The right’s war on the poor hits a new low with attack on legal aid
Published 10:04 a.m. today
There is nothing particularly new about conservative American politicians and their allies resisting public efforts to aid Americans in need. Ever since Franklin Roosevelt signed the Social Security Act into law 90 years ago during the depths of the Great Depression, the political right has relentlessly derided and sought to undermine anti-poverty programs of all kinds.
Some of this effort – think of Donald Trump and the brigands on the make with whom he surrounds himself – is just plain old, run-of-the-mill greed. As they see it with crude, near-term accuracy, less money going to aid average Americans leaves more for them to plunder.
For others, the reasoning is weirdly and perversely ideological. This is the self-described “libertarian” crowd that clings stubbornly to the delusional notion that helping average Americans to remain middle class through public structures and systems somehow cultivates indolence and immorality. Think of Ronald Reagan’s fairy tales about “welfare queens” and the efforts of groups like the Heritage Foundation and John Locke Foundation to oppose everything from Medicaid to subsidized school lunches.
Both of these patterns are on stark display right now at the national level in the ongoing effort to decimate the Affordable Care Act and SNAP food assistance.
Meanwhile, here in North Carolina – a place where the legislature’s Republican majority long fought Medicaid expansion tooth and nail and has slashed everything from public education to affordable housing to aid for hurricane victims – the latest target is, of all things, a modest program that funds legal aid programs known as IOLTA.
As NC Newsline’s Brandon Kingdollar reported recently, IOLTA — is an ingenious system devised decades ago and employed across the country in which the separate bank accounts that attorneys long maintained to hold client funds in trust for brief periods (and that did not generate meaningful interest on their own) were instead pooled into a single large account that generates millions of dollars each year for the public purpose of funding legal aid.
It’s an inventive, win-win tactic that helps tackle an outsized societal need without using public tax dollars – the dearth of attorneys available, willing and capable of helping the millions of North Carolinians who need, but cannot afford, civil (as opposed to criminal) legal assistance. Think of women seeking to escape domestic violence, consumers ripped off by loan sharks, tenants illegally locked out of their homes, people with mental and physical disabilities denied services to which they are entitled, and hourly workers wrongfully underpaid by their employers who would, ordinarily, have no chance of finding a lawyer willing to take their cases. Rural “legal deserts” are among the areas that benefit the most.
Unfortunately, for the thousands of people of modest means who benefit from them, IOLTA funding and legal aid programs more generally have always been a bee in the bonnet of the political right. Not only does legal aid for people of low income offend their notions of societal order and “merit,” they do something that makes many conservatives even crazier: they fund lawyers who can occasionally win important legal and policy reforms.
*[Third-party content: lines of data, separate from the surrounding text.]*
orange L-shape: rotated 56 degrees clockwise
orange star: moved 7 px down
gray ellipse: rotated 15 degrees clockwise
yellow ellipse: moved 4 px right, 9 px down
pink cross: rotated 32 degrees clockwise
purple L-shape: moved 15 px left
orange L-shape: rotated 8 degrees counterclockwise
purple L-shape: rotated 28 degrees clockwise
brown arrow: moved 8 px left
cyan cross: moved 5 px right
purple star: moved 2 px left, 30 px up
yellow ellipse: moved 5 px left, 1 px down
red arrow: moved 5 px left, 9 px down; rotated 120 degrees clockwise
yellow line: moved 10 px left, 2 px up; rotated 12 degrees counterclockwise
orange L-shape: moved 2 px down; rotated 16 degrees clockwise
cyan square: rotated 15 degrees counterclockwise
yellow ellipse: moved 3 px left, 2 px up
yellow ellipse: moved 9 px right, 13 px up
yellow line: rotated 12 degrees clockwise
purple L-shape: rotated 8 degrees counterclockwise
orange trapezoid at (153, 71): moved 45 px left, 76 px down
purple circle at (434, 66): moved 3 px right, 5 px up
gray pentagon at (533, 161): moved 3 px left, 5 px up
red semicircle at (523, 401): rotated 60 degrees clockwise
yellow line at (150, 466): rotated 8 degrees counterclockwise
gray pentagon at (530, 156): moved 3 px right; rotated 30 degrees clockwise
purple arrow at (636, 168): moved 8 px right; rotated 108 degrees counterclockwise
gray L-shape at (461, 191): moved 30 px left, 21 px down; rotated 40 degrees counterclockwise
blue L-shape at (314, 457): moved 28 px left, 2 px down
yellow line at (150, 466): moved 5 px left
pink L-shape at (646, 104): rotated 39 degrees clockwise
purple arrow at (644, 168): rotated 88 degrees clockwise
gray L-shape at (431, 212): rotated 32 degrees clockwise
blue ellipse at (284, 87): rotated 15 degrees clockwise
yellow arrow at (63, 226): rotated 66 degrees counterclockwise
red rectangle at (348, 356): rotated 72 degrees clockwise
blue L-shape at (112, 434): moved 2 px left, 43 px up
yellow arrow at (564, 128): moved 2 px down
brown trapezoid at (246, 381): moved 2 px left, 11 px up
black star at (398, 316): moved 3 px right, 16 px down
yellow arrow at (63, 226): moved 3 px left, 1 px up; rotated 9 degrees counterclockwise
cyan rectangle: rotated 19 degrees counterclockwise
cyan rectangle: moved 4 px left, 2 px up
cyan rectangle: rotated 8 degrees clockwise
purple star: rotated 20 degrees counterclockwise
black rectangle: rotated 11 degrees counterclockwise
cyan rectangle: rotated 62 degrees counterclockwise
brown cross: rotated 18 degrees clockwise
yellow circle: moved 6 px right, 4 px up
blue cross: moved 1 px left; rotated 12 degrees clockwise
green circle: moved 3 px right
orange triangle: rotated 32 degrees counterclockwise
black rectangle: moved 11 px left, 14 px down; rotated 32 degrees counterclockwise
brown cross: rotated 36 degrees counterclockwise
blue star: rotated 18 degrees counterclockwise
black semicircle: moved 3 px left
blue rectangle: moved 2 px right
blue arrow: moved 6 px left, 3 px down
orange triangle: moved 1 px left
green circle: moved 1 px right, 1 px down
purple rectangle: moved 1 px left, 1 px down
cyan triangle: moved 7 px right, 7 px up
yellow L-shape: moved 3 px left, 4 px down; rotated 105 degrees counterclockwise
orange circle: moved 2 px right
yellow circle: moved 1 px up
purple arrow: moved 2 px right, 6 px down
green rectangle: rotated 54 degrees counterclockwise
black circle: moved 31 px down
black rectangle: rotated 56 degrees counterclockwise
Think of a class action suit to validate the rights of a group of underpaid farmworkers or, God forbid, lawyers representing the rights of immigrants facing deportation.
And so it is that Republicans at the North Carolina legislature – with the assent of their most reliable of rubber stamps, state Supreme Court Chief Justice Paul Newby – recently enacted a law to bar the state IOLTA program from making grants during the current fiscal year that commenced July 1.
As a result, millions of dollars that would have gone to support legal aid programs – programs that even under the best of circumstances operate on a shoestring and are able to handle only a tiny fraction of the eligible clients who seek their help – are frozen. The cuts are already having a big and destructive impact. Last month, Legal Aid of North Carolina – one of IOLTA’s biggest grant recipients – announced it was closing offices in two of the state’s neediest communities: Rocky Mount and Pembroke.
In defense of their action, the legislative authors of the funding freeze have dredged up the old chestnut long employed by legal aid opponents that IOLTA funds have been funneled to “leftist groups with leftist ideologies.” It’s the same bogus claim made by those who would defund environmental protection and mental health programs because the professionals they employ tend to – surprise, surprise! – identify with the plight of their clients.
What’s more, as is made plain in a pair of powerful recent letters authored by Supreme Court Justices Anita Earls and Allison Riggs and a coalition of dozens of the state’s most prominent private attorneys, this claim is utterly specious. As the letters explain, IOLTA funding for civil legal aid is a critical component in the construction and maintenance of a well-functioning legal system, and the freeze will do much to undermine that cause.
The bottom line: in a nation in which the yawning gap between the wealthy and everyone else continues to metastasize, the IOLTA freeze is just the latest broadside in a longstanding and hugely destructive war on the poor.